§ **Activity**: Check every line of the entries for "time", and copy the lines that hold it.

§ **Data**:

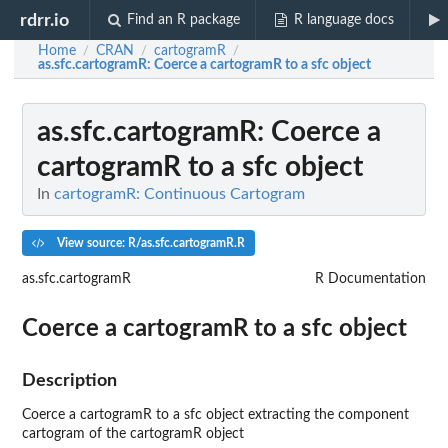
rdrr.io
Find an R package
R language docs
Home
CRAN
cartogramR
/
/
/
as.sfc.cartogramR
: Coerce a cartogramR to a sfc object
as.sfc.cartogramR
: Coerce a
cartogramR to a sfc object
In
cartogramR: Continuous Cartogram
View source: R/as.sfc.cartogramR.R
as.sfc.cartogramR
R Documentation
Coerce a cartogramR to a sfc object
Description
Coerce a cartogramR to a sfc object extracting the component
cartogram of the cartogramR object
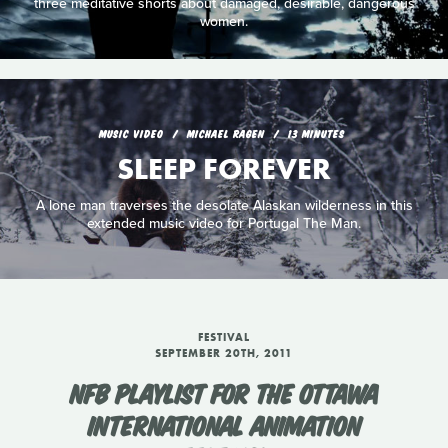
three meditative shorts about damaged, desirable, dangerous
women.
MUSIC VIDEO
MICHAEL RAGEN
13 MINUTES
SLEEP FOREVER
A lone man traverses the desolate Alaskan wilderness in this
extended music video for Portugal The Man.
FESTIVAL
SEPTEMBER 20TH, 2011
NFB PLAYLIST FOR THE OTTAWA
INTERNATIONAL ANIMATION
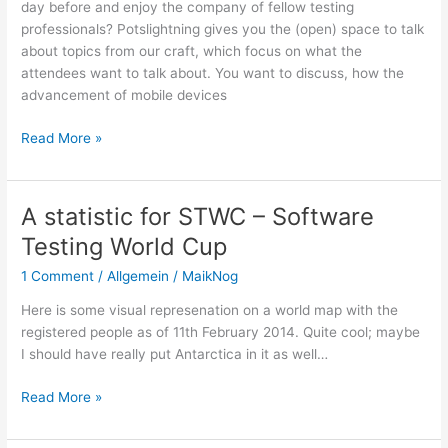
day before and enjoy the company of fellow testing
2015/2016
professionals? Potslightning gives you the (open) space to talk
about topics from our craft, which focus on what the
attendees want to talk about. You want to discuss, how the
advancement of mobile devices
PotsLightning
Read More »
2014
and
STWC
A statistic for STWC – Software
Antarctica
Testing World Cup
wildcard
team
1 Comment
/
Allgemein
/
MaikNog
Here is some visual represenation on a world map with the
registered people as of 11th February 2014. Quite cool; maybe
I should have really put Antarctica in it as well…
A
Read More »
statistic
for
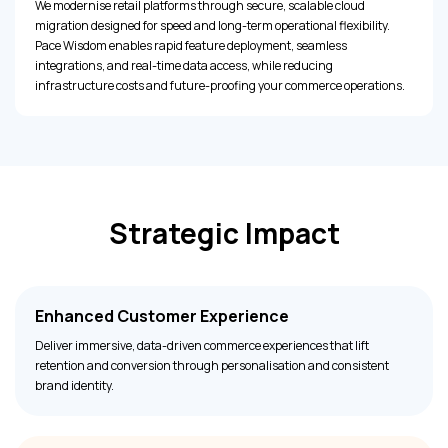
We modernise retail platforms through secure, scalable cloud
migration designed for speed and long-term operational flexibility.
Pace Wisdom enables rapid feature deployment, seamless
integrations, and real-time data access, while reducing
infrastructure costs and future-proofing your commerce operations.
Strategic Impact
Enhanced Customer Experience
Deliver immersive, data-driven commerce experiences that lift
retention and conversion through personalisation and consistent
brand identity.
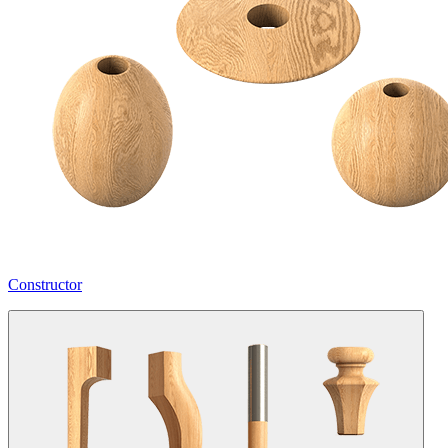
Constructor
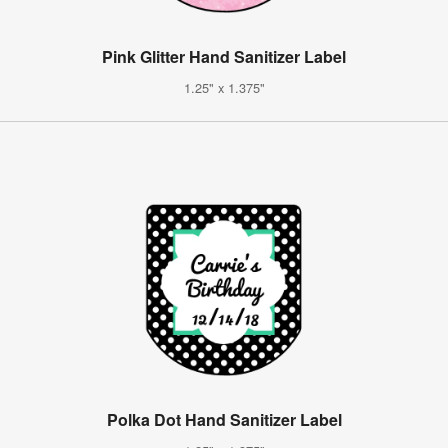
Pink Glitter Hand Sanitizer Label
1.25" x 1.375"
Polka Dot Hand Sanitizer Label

...

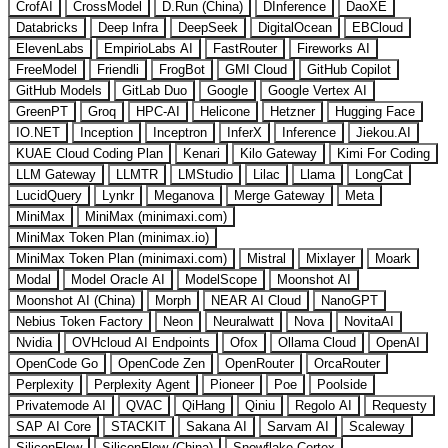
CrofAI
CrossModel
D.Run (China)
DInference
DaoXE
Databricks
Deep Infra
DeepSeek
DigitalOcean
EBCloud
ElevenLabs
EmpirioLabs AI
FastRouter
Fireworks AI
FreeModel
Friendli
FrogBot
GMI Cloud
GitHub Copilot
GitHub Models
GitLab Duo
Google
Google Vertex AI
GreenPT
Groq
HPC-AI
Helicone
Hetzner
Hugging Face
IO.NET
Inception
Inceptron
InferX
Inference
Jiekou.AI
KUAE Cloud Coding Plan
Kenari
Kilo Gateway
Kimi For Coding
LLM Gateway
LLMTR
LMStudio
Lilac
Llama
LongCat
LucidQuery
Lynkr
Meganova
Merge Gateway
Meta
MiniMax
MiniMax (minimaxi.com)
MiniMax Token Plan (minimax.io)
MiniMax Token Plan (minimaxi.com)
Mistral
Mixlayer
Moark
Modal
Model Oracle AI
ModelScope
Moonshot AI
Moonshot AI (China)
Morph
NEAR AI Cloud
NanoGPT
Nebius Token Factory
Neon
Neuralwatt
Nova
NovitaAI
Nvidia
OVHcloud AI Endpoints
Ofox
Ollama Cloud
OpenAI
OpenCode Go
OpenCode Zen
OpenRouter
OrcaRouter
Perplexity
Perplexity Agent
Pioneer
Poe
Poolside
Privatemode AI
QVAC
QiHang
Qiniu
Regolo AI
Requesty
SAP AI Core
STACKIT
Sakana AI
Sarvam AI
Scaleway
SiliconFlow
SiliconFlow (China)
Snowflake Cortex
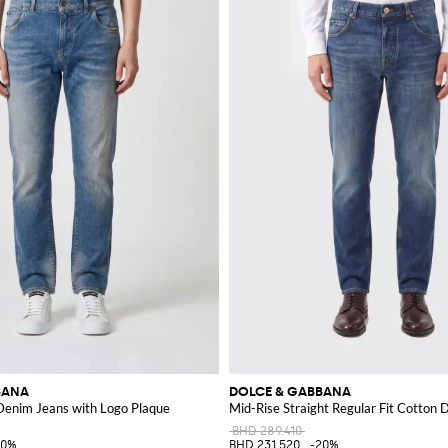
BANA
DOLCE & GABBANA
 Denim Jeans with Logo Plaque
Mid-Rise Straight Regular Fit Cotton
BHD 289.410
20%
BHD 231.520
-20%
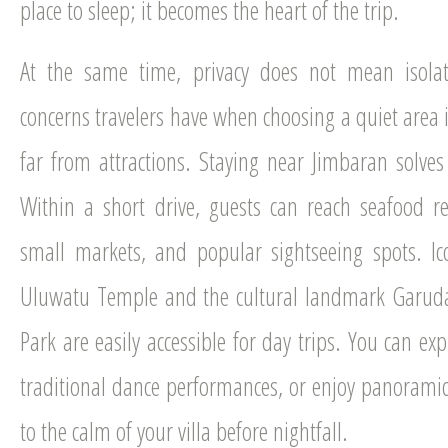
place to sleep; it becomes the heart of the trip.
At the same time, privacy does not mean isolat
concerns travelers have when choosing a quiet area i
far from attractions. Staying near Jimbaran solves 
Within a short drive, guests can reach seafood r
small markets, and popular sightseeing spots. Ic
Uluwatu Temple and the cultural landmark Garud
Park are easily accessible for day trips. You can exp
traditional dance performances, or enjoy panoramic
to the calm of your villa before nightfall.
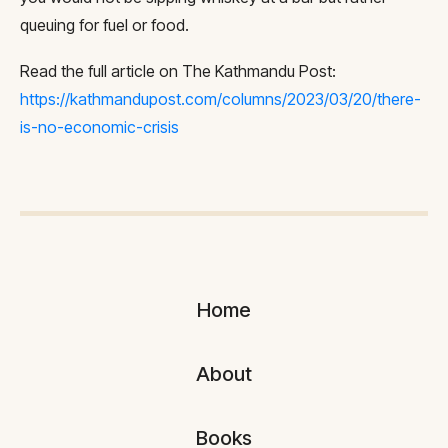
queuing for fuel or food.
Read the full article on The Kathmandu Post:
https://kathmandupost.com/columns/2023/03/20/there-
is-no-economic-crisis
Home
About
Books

§ **Answer box**:
integrations, and real-time data access, while reducing
At the same time, privacy does not mean isolat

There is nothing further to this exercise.